On Tue, Feb 14, 2017 at 2:13 PM, Bin.Cheng <amker.ch...@gmail.com> wrote:
> On Tue, Feb 14, 2017 at 1:57 PM, Jan Hubicka <hubi...@ucw.cz> wrote:
>>> Thanks,
>>> bin
>>> 2017-02-13  Bin Cheng  <bin.ch...@arm.com>
>>>
>>>       PR tree-optimization/79347
>>>       * tree-vect-loop-manip.c (apply_probability_for_bb): New function.
>>>       (vect_do_peeling): Maintain profile counters during peeling.
>>>
>>> gcc/testsuite/ChangeLog
>>> 2017-02-13  Bin Cheng  <bin.ch...@arm.com>
>>>
>>>       PR tree-optimization/79347
>>>       * gcc.dg/vect/pr79347.c: New test.
>>
>>> diff --git a/gcc/testsuite/gcc.dg/vect/pr79347.c 
>>> b/gcc/testsuite/gcc.dg/vect/pr79347.c
>>> new file mode 100644
>>> index 0000000..586c638
>>> --- /dev/null
>>> +++ b/gcc/testsuite/gcc.dg/vect/pr79347.c
>>> @@ -0,0 +1,13 @@
>>> +/* { dg-do compile } */
>>> +/* { dg-require-effective-target vect_int } */
>>> +/* { dg-additional-options "-fdump-tree-vect-all" } */
>>> +
>>> +short *a;
>>> +int c;
>>> +void n(void)
>>> +{
>>> +  for (int i = 0; i<c;i++)
>>> +    a[i]++;
>>> +}
>>
>> Thanks for fixing the prologue.  I think there is still one extra problem in 
>> the vectorizer.
>> With the internal vectorized loop I now see:
>>
>> ;;   basic block 9, loop depth 1, count 0, freq 956, maybe hot
>> ;;   Invalid sum of incoming frequencies 1961, should be 956
>> ;;    prev block 8, next block 10, flags: (NEW, REACHABLE, VISITED)
>> ;;    pred:       10 [100.0%]  (FALLTHRU,DFS_BACK,EXECUTABLE)
>> ;;                8 [100.0%]  (FALLTHRU)

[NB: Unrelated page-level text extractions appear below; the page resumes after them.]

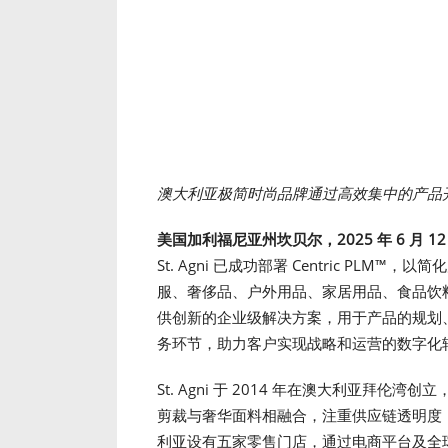
澳大利亚极简时尚品牌通过高效集中的产品
美国加利福尼亚州坎贝尔，
2025
年
6
月
1
St. Agni 已成功部署 Centric PLM
服、奢侈品、户外用品、家居用品、食品饮
供创新的企业级解决方案，用于产品的规划
务环节，助力客户实现战略和运营的数字化
St. Agni 于 2014 年在澳大利亚拜
剪裁与奢华面料相融合，注重供应链透明度，优先
利亚设有五家零售门店，通过电商平台及全球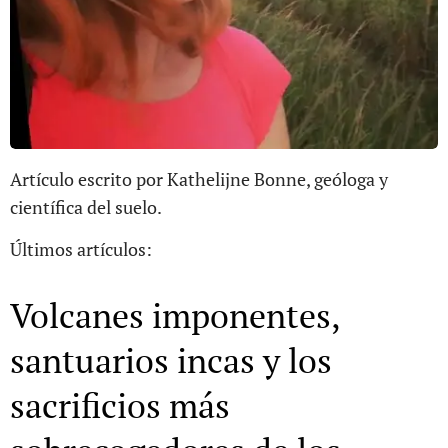
Artículo escrito por Kathelijne Bonne, geóloga y
científica del suelo.
Últimos artículos:
Volcanes imponentes,
santuarios incas y los
sacrificios más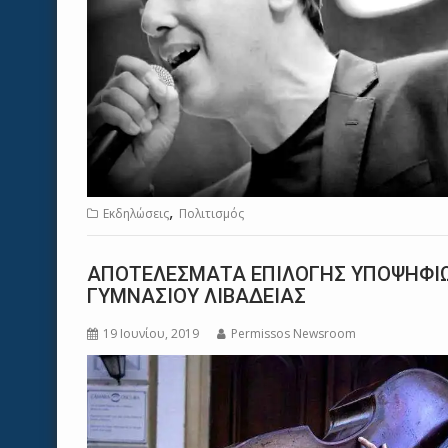
,
Εκδηλώσεις
Πολιτισμός
ΑΠΟΤΕΛΕΣΜΑΤΑ ΕΠΙΛΟΓΗΣ ΥΠΟΨΗΦΙΩ
ΓΥΜΝΑΣΙΟΥ ΛΙΒΑΔΕΙΑΣ
19 Ιουνίου, 2019
Permissos Newsroom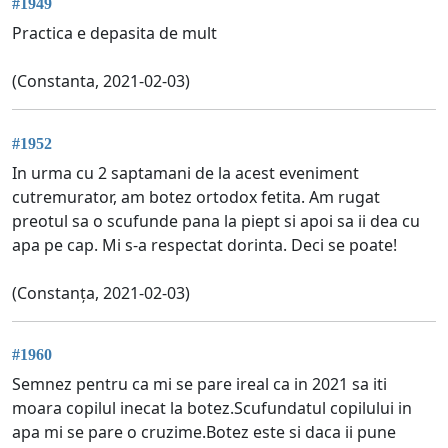
#1949
Practica e depasita de mult
(Constanta, 2021-02-03)
#1952
In urma cu 2 saptamani de la acest eveniment
cutremurator, am botez ortodox fetita. Am rugat
preotul sa o scufunde pana la piept si apoi sa ii dea cu
apa pe cap. Mi s-a respectat dorinta. Deci se poate!
(Constanța, 2021-02-03)
#1960
Semnez pentru ca mi se pare ireal ca in 2021 sa iti
moara copilul inecat la botez.Scufundatul copilului in
apa mi se pare o cruzime.Botez este si daca ii pune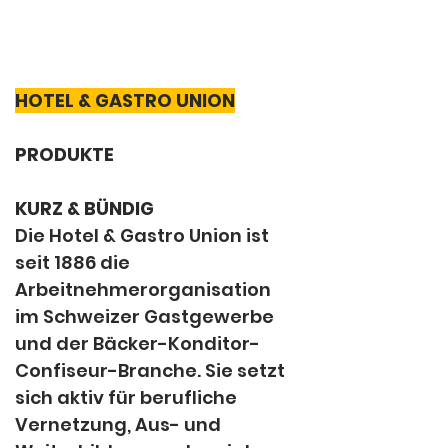
HOTEL & GASTRO UNION
PRODUKTE
KURZ & BÜNDIG
Die Hotel & Gastro Union ist 
seit 1886 die 
Arbeitnehmerorganisation 
im Schweizer Gastgewerbe 
und der Bäcker-Konditor-
Confiseur-Branche. Sie setzt 
sich aktiv für berufliche 
Vernetzung, Aus- und 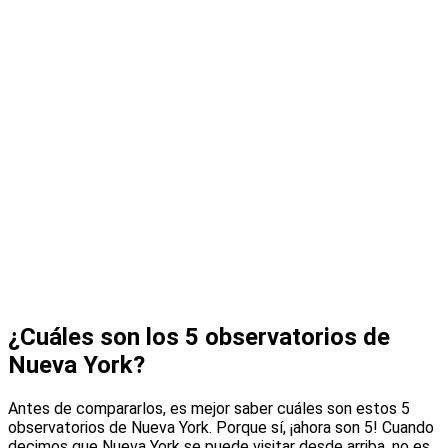
¿Cuáles son los 5 observatorios de
Nueva York?
Antes de compararlos, es mejor saber cuáles son estos 5
observatorios de Nueva York. Porque sí, ¡ahora son 5! Cuando
decimos que Nueva York se puede visitar desde arriba, no es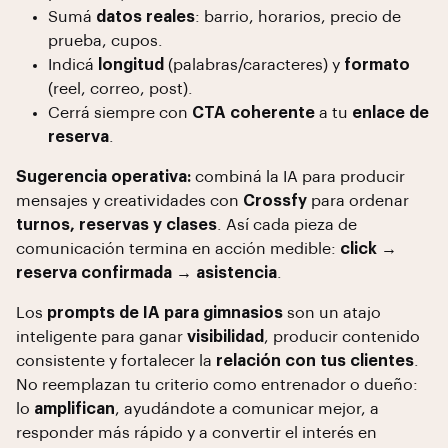
Sumá
datos reales
: barrio, horarios, precio de
prueba, cupos.
Indicá
longitud
(palabras/caracteres) y
formato
(reel, correo, post).
Cerrá siempre con
CTA coherente
a tu
enlace de
reserva
.
Sugerencia operativa:
combiná la IA para producir
mensajes y creatividades con
Crossfy
para ordenar
turnos, reservas y clases
. Así cada pieza de
comunicación termina en acción medible:
click →
reserva confirmada → asistencia
.
Los
prompts de IA para gimnasios
son un atajo
inteligente para ganar
visibilidad
, producir contenido
consistente y fortalecer la
relación con tus clientes
.
No reemplazan tu criterio como entrenador o dueño:
lo
amplifican
, ayudándote a comunicar mejor, a
responder más rápido y a convertir el interés en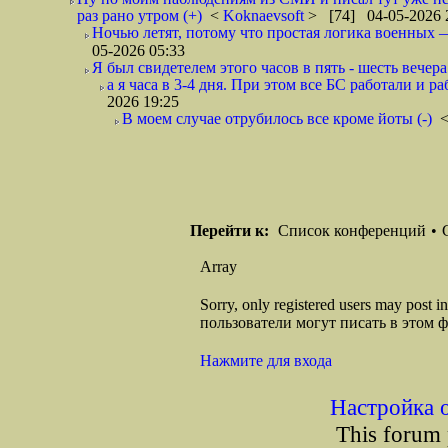
раз рано утром (+)
<
Koknaevsoft
> [74] 04-05-2026 
Ночью летят, потому что простая логика вое
05-2026 05:33
Я был свидетелем этого часов в пять - шесть вечера 
а я часа в 3-4 дня. При этом все БС работали и р
2026 19:25
В моем случае отрубилось все кроме йоты (-)
Перейти к:
Список конференций
•
Array
Sorry, only registered users may post
пользователи могут писать в этом 
Нажмите для входа
Настройка 
This forum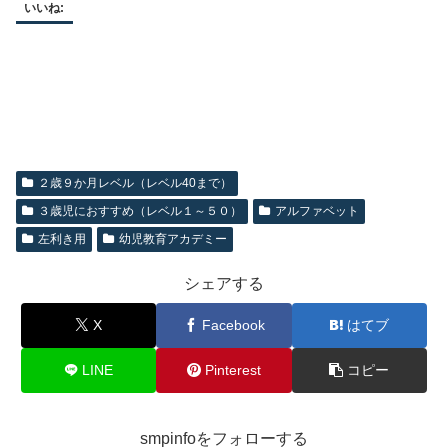
いいね:
２歳９か月レベル（レベル40まで）
３歳児におすすめ（レベル１～５０）
アルファベット
左利き用
幼児教育アカデミー
シェアする
X
Facebook
はてブ
LINE
Pinterest
コピー
smpinfoをフォローする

>>   # i_18 = PHI <i_14(10), i_38(8)>
>>   # vectp_a.13_66 = PHI <vectp_a.13_67(10), vectp_a.14_64(8)>
>>   # vectp_a.19_75 = PHI <vectp_a.19_76(10), vectp_a.20_73(8)>
>>   # ivtmp_78 = PHI <ivtmp_79(10), 0(8)>
>>   _2 = (long unsigned int) i_18;
>>   _3 = _2 * 2;
>>   _4 = a.0_1 + _3;
>>   vect__5.15_68 = MEM[(short int *)vectp_a.13_66];
>>   _5 = *_4;
>>   vect__6.16_69 = VIEW_CONVERT_EXPR<vector(8) unsigned short>(vect__5.15_68);
>>   _6 = (unsigned short) _5;
>>   vect__7.17_71 = vect__6.16_69 + vect_cst__70;
>>   _7 = _6 + 1;
>>   vect__8.18_72 = VIEW_CONVERT_EXPR<vector(8) short int>(vect__7.17_71);
>>   _8 = (short int) _7;
>>   MEM[(short int *)vectp_a.19_75] = vect__8.18_72;
>>   i_14 = i_18 + 1;
>>   vectp_a.13_67 = vectp_a.13_66 + 16;
>>   vectp_a.19_76 = vectp_a.19_75 + 16;
>>   ivtmp_79 = ivtmp_78 + 1;
>>   if (ivtmp_79 < bnd.10_59)
>>     goto <bb 10>; [85.00%]
>>   else
>>     goto <bb 11>; [15.00%]
>>
>> So it seems that the frequency of the loop itself is unrealistically scaled 
>> down.
>> Before vetorizing the frequency is 8500 and predicted number of iterations is
>> 6.6.  Now the loop is intereed via BB 8 with frequency 1148, so the loop, by
>> exit probability exits with 15% probability and thus still has 6.6 
>> iterations,
>> but by BB frequencies its body executes fewer times than the preheader.
>>
>> Now this is a fragile area vectirizing loop should scale number of 
>> iterations down
>> 8 times. However guessed CFG profiles are always very "flat". Of course
>> if loop iterated 6.6 times at the average vectorizing would not make any 
>> sense.
>> Making guessed profiles less flat is unrealistic, because average loop 
>> iterates few times,
>> but of course while vectorizing we make additional guess that the 
>> vectorizable loops
>> matters and the guessed profile is probably unrealistic.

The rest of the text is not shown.